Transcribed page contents

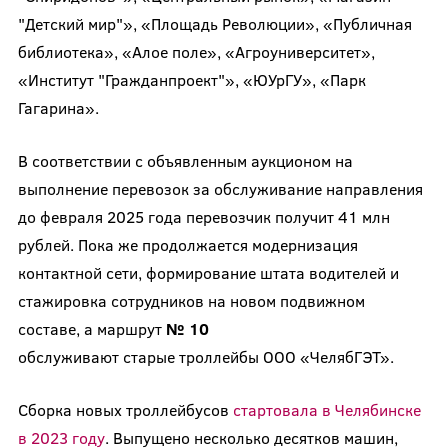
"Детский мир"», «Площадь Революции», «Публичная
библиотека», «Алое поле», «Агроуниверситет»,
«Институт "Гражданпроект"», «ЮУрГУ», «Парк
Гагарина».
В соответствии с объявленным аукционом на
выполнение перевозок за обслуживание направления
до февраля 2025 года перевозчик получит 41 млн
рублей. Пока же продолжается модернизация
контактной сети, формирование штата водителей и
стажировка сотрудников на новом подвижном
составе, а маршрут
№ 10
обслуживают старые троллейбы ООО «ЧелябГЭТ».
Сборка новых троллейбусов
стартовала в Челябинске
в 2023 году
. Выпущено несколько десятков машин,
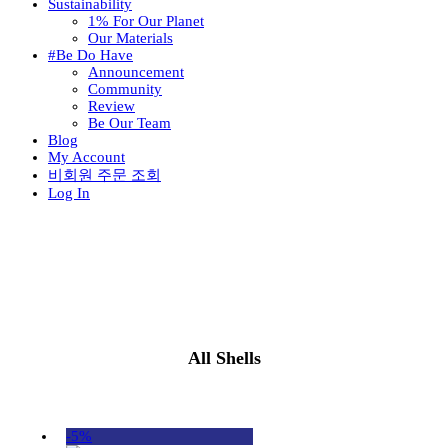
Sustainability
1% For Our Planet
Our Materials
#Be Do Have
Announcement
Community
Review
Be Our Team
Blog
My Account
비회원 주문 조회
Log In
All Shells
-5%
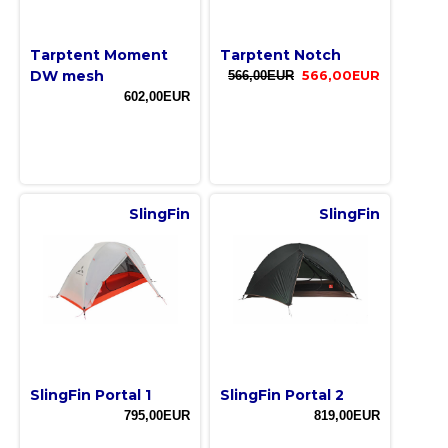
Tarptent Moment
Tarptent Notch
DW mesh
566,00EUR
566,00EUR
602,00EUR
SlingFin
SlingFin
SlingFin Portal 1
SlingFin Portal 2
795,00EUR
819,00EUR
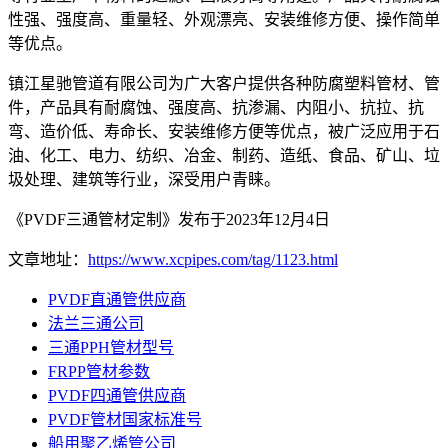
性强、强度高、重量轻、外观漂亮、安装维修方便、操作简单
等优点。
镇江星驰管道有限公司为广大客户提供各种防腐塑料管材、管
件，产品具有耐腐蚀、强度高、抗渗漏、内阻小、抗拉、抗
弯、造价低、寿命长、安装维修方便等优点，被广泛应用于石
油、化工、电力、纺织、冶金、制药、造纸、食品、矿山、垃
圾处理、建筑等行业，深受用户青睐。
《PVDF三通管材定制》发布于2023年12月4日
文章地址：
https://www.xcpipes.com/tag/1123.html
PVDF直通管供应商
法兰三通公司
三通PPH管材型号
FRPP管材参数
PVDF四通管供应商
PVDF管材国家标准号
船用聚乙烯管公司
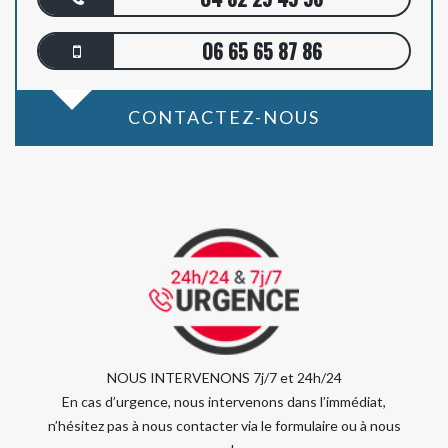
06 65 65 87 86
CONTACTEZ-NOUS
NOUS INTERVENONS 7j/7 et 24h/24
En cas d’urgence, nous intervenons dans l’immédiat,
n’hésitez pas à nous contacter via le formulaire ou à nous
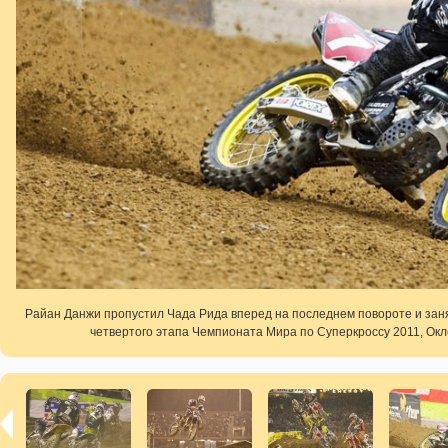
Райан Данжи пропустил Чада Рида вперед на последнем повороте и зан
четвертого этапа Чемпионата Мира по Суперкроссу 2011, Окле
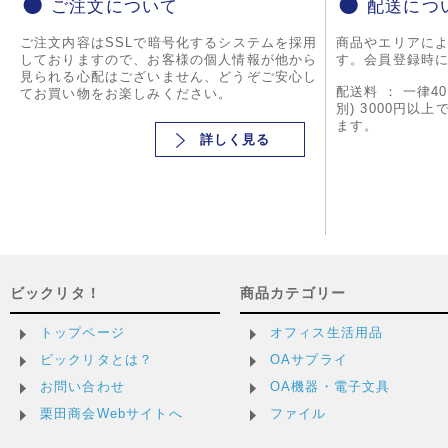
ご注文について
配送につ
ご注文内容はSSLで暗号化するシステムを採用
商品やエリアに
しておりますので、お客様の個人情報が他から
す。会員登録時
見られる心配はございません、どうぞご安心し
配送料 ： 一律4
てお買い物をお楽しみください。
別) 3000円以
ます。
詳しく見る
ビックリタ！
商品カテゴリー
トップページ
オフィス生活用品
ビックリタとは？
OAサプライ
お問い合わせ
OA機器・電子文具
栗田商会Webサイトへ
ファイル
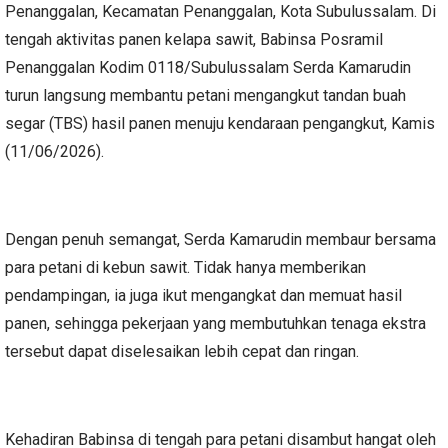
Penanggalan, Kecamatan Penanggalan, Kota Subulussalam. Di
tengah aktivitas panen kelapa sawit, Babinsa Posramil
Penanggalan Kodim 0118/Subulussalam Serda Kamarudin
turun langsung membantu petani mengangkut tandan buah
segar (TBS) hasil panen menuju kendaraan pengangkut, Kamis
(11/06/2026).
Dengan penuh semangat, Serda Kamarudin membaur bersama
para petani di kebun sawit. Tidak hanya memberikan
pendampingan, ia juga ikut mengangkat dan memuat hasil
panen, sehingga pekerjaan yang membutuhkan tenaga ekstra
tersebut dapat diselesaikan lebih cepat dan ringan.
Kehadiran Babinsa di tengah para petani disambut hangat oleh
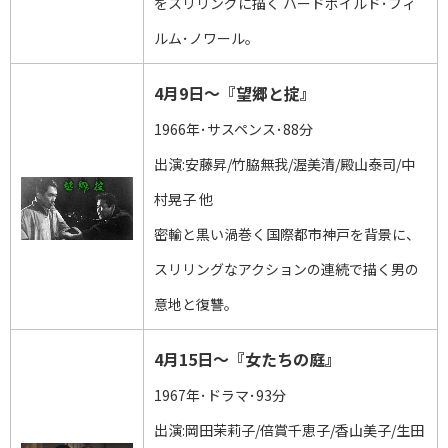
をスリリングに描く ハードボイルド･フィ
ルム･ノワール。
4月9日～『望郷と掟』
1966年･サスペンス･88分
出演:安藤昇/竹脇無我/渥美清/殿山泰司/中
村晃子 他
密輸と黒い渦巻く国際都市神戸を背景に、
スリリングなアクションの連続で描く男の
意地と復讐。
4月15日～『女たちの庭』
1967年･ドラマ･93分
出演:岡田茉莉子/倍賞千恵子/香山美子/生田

---

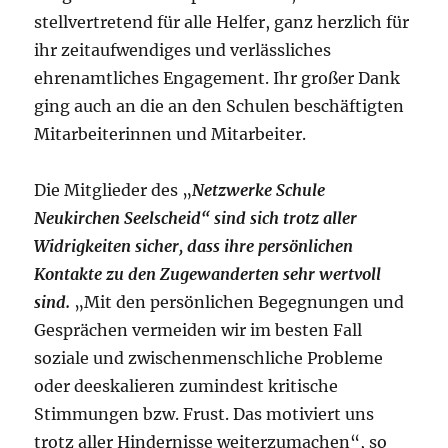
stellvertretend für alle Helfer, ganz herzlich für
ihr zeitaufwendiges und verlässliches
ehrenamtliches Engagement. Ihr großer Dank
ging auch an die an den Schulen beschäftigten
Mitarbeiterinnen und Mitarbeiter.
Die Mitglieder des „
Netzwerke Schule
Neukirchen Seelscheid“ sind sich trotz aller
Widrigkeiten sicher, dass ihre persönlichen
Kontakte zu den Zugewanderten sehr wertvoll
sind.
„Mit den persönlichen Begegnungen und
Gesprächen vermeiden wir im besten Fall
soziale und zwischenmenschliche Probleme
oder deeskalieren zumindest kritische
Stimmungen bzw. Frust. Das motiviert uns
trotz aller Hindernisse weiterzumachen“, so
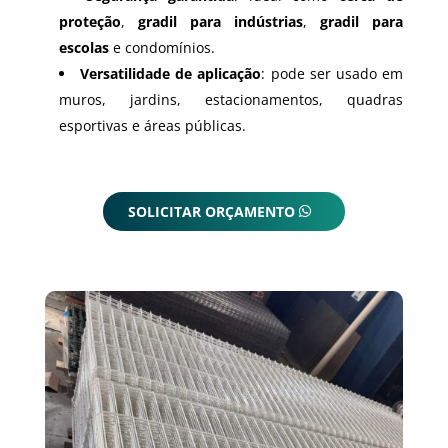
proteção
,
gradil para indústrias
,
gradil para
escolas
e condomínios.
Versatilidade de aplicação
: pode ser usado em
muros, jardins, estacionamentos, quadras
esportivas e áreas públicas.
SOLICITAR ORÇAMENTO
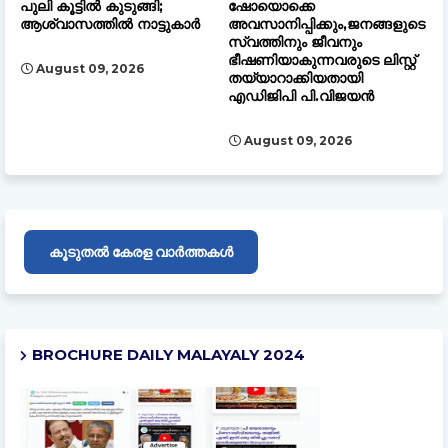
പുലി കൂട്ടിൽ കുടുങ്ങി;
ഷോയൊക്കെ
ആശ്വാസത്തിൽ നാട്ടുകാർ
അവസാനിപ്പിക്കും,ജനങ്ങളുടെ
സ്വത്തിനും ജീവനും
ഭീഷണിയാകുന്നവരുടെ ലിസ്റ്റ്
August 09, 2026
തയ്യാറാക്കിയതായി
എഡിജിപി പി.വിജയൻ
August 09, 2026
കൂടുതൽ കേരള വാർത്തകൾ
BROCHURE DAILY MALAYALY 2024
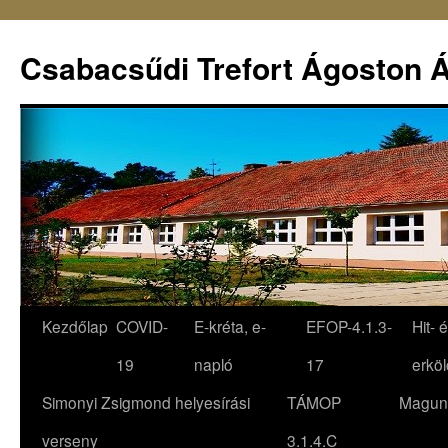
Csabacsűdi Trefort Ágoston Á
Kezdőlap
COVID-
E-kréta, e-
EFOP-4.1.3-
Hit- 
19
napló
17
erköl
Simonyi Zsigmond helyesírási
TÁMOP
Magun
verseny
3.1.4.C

TASK TO COMPLETE - Copy out the lines above that hold the string "sawit".

FINAL ANSWER -
tengah aktivitas panen kelapa sawit, Babinsa Posramil
para petani di kebun sawit. Tidak hanya memberikan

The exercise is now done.